Mededeling: antwoord op het STAR 21 verslag - Hoofdinhoud
Inhoudsopgave
Documentdatum | 13-02-2004 |
---|---|
Publicatiedatum | 07-04-2009 |
Kenmerk | 22112, 306, 2 |
Titel
Mededeling: een samenhangend kader voor de lucht- en ruimtevaartindustrie- een antwoord op het STAR 21 verslag
Datum Raadsdocument
22 oktober 2003
Nr Raadsdocument
13705/03
Nr. Commissiedocument
COM (2003)600 final
Eerstverantwoordelijk ministerie
EZ i.o.m. V&W, DEF, OCW, BZ, FIN
en VROM
Behandelingstraject in Brussel
RWG Onderzoek en de RWG Concurrentie & Groei, Concurrentiekrachtraad
Achtergrond, korte inhoud en doelstelling van het voorstel
Voorzitter van de Europese Commissie, Prodi heeft een adviesgroep op hoog niveau ingesteld om het huidige beleid en de regelgeving voor de vliegtuigbouw- en ruimtevaartindustrie te analyseren, en om voorstellen voor verbetering van de positie van de sector te formuleren. Deze groep, Star 21 genaamd (5 EU- commissarissen, 7 topmanagers uit het bedrijfsleven en SG Solana), heeft haar advies juli 2002 uitgebracht.
STAR 21 schetst de lange termijn R&D-strategie m.b.t. tot de aeronauticsector in Europa. Uitgangspunt is dat lucht- en ruimtevaart een strategisch instrument is voor het realiseren van de Europese ambities op het vlak van economische groei, mobiliteit, transport, handel, milieu en veiligheid & defensie. Naast een infrastructuur (zoals in de vorm van luchthavens, luchtvaartmaatschappijen) wordt een mondiaal concurrerende, Europese vliegtuig- en ruimtevaartindustrie beschouwd als een voorwaarde daarvoor.

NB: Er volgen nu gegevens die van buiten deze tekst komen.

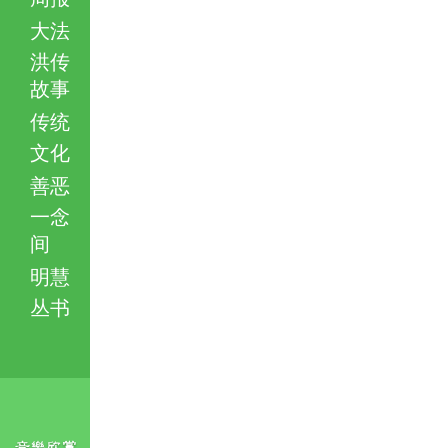
大法
洪传
故事
传统
文化
善恶
一念
间
明慧
丛书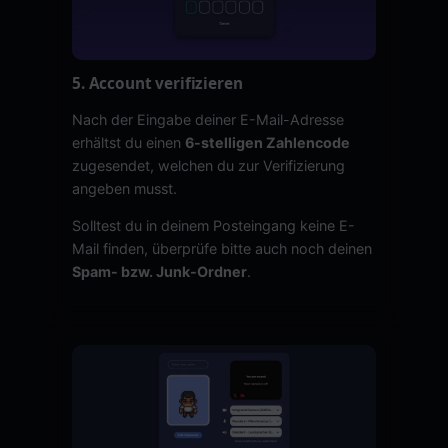
5. Account verifizieren
Nach der Eingabe deiner E-Mail-Adresse
erhältst du einen
6-stelligen Zahlencode
zugesendet, welchen du zur Verifizierung
angeben musst.
Solltest du in deinem Posteingang keine E-
Mail finden, überprüfe bitte auch noch deinen
Spam- bzw. Junk-Ordner
.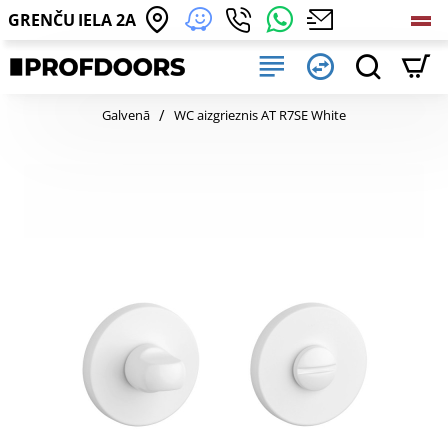
GRENČU IELA 2A
home
Galvenā
WC aizgrieznis AT R7SE White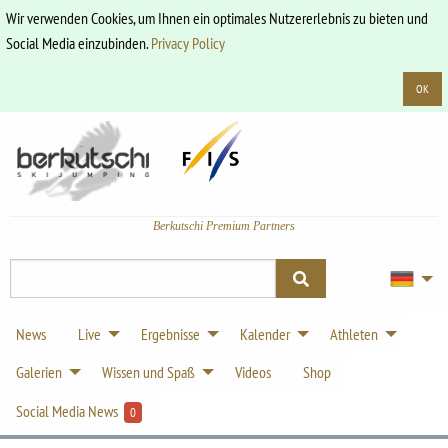
Wir verwenden Cookies, um Ihnen ein optimales Nutzererlebnis zu bieten und
Social Media einzubinden.
Privacy Policy
OK
Berkutschi Premium Partners
News
Live
Ergebnisse
Kalender
Athleten
Galerien
Wissen und Spaß
Videos
Shop
Social Media News
0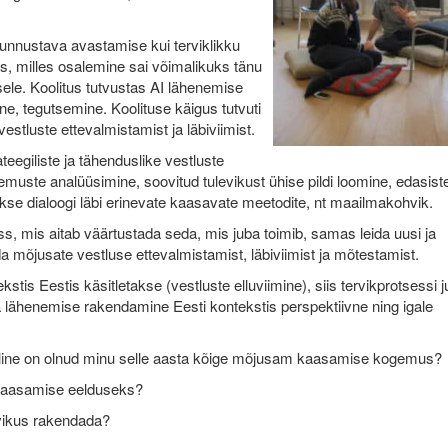
unnustava avastamise kui terviklikku
us, milles osalemine sai võimalikuks tänu
le. Koolitus tutvustas AI lähenemise
e, tegutsemine. Koolituse käigus tutvuti
estluste ettevalmistamist ja läbiviimist.
egiliste ja tähenduslike vestluste
ulemuste analüüsimine, soovitud tulevikust ühise pildi loomine, edasist
se dialoogi läbi erinevate kaasavate meetodite, nt maailmakohvik.
 mis aitab väärtustada seda, mis juba toimib, samas leida uusi ja
a mõjusate vestluse ettevalmistamist, läbiviimist ja mõtestamist.
tis Eestis käsitletakse (vestluste elluviimine), siis tervikprotsessi 
lähenemise rakendamine Eesti kontekstis perspektiivne ning igale
lline on olnud minu selle aasta kõige mõjusam kaasamise kogemus?
 kaasamise eelduseks?
evikus rakendada?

Met deze mededeling geeft de Commissie een reactie op Star 21, die als doel heeft de verdere discussie vorm te geven. De Commissie onderkent vijf belangrijke punten om het concurrentievermogen van de Europese lucht- en ruimtevaartindustrie op lange termijn te garanderen en een samenhangend kader tot stand te brengen, te weten defensie, ruimtevaart, onderzoek, EU-regelgeving voor civiele luchtvaart en markttoegang. Volgens de Commissie kan veel vooruitgang worden geboekt door stappen op de eerste 3 onderwerpen te nemen.
-
1.Defensie.
De vraag naar defensiematerieel in Europa is versnipperd. Eén doeltreffende interne markt op het gebied van defensiematerieel zou economisch gezien rendabeler zijn. De lidstaten moeten volgens de Commissie de harmonisering van militaire en andere veiligheidsgerelateerde eisen stimuleren, met name op het vlak van de planning en de aanschaf van defensiematerieel. Tevens is de Commissie van plan voorbereidende activiteiten uit te voeren ter versterking van het Europese potentieel op het gebied van veiligheidsonderzoek.
-
2.Ruimtevaart.
Rekening houdend met het strategisch en economisch belang van ruimtevaart wil de Commissie een overkoepelend Europees beleidskader ontwikkelen waarbinnen de Europese ruimtevaartindustrie en de diverse internationale en intergouvernementele agentschappen hun activiteiten kunnen optimaliseren. De Commissie heeft hiertoe een Witboek over ruimtevaartbeleid uitgebracht (COM 673) dat mede gebaseerd is op een brede consultatieronde rondom het Groenboek Europees Ruimtevaartbeleid. Het Nederlands standpunt inzake het Witboek wordt momenteel in de Interdepartementale Commissie Ruimtevaart (ICR) voorbereid. Zodra gereed, zal dit standpunt het parlement toegaan.
-
3.Onderzoek:
Op civiel terrein speelt de Unie een steeds grotere rol op het gebied van onderzoek. Europa zal volgens de Commissie baat hebben bij een overkoepelend Europees plan voor Onderzoek & Ontwikkeling in de sector van defensiegerichte luchtvaart. De Commissie ondersteunt het voorstel tot oprichting van het «Europees Bureau voor bewapening, onderzoek en militaire vermogens» die de coördinatie van het onderzoek op het gebied van defensie zal bevorderen.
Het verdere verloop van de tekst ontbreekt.